WHAT YOU ARE ASKED TO DO:
Reproduce each line from the records that holds "размещения".
── RECORDS TO PROCESS ──
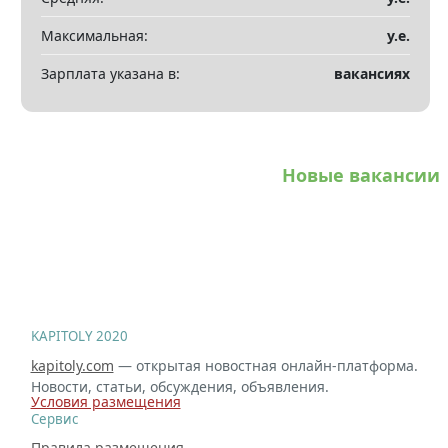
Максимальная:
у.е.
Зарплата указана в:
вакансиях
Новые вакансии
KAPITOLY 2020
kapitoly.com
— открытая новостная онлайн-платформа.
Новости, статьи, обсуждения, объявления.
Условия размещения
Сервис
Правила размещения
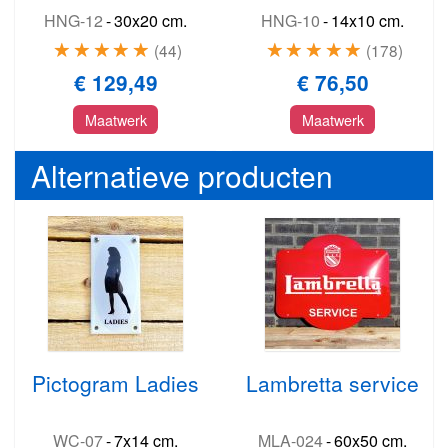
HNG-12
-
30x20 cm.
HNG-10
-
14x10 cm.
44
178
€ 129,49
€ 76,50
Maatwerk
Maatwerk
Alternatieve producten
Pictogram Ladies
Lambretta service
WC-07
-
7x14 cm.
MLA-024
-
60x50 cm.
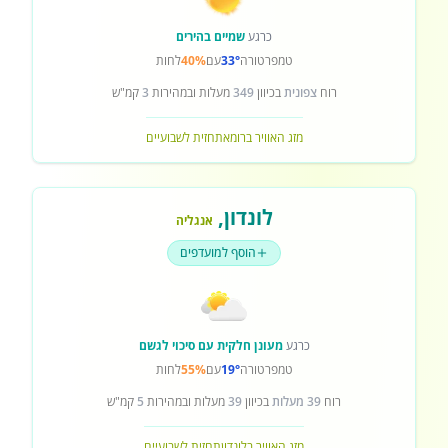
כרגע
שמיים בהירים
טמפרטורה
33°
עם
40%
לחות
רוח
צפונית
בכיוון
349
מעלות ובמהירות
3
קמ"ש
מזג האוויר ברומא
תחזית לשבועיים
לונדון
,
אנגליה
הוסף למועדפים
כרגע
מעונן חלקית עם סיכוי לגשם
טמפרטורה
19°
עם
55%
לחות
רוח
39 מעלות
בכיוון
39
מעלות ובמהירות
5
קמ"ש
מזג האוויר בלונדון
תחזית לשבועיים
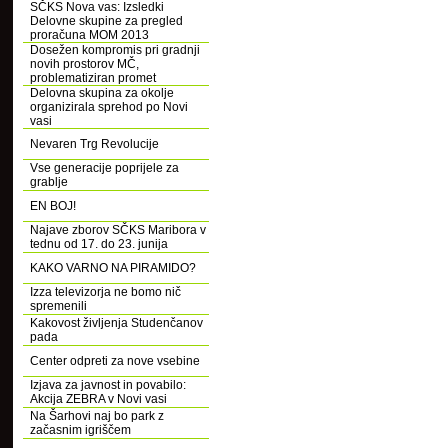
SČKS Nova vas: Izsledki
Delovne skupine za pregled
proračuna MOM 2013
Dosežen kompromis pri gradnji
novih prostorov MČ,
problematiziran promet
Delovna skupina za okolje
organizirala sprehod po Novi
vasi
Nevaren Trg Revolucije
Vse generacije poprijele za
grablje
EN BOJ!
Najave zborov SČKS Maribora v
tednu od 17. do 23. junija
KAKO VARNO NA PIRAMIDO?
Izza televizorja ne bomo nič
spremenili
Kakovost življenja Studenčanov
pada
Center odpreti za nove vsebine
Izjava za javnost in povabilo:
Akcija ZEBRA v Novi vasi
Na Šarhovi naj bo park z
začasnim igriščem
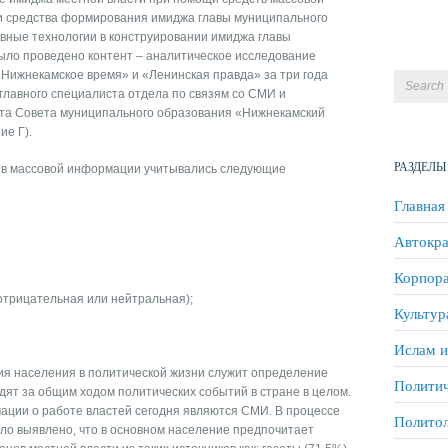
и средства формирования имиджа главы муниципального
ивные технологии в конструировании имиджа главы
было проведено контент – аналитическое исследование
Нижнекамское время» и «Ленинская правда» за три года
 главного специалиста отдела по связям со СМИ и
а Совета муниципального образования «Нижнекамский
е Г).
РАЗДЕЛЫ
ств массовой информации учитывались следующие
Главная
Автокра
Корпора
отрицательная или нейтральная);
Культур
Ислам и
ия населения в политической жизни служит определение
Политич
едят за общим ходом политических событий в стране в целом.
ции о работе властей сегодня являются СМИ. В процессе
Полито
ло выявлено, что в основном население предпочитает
───
── RECORDS TO PROCESS ──
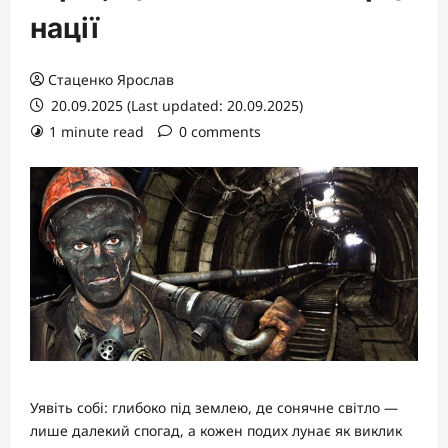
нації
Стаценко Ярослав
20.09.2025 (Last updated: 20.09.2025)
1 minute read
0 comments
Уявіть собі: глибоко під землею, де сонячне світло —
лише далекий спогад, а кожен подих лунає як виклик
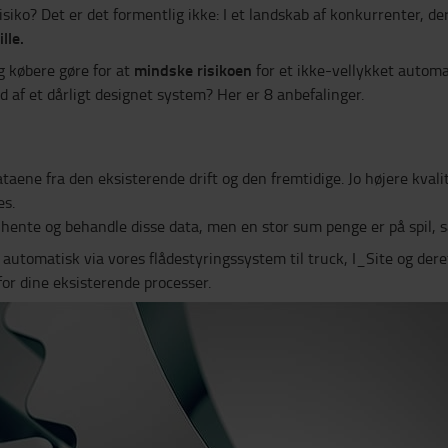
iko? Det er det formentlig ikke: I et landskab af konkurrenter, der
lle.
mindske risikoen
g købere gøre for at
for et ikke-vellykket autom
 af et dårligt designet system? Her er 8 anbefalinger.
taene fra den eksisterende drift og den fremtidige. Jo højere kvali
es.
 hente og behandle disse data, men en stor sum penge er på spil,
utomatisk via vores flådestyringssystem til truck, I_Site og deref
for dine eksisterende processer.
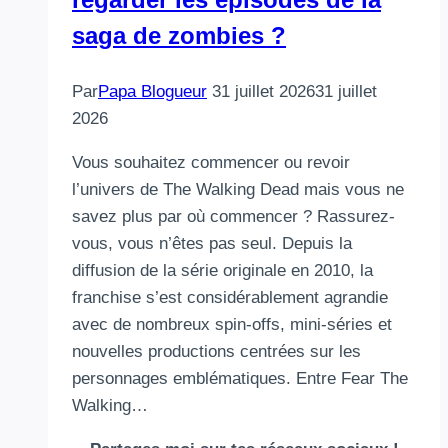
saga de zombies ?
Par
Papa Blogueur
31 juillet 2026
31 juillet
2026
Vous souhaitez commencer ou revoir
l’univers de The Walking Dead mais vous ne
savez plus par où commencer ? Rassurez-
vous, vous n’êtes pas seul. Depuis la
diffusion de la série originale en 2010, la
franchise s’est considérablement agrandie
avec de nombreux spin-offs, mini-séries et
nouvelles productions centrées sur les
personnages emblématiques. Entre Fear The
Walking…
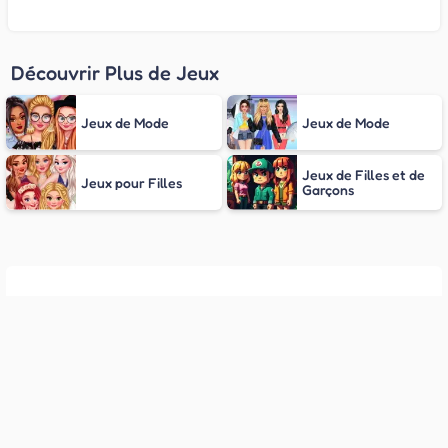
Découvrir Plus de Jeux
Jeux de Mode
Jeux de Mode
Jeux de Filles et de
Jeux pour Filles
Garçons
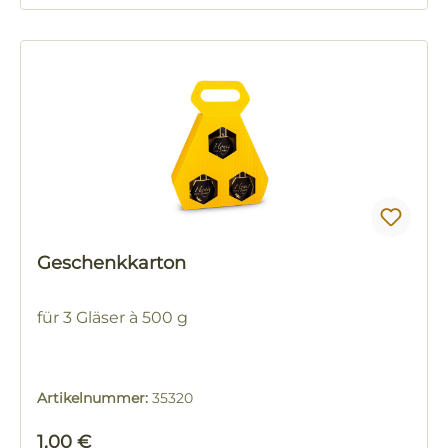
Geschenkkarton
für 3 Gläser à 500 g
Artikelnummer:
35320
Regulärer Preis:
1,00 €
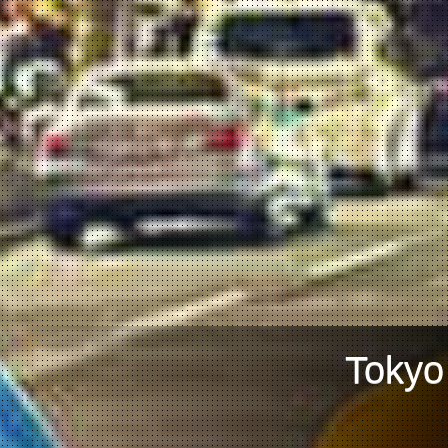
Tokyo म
───
FINISHED EXERCISE:
Условия размещения
Правила размещения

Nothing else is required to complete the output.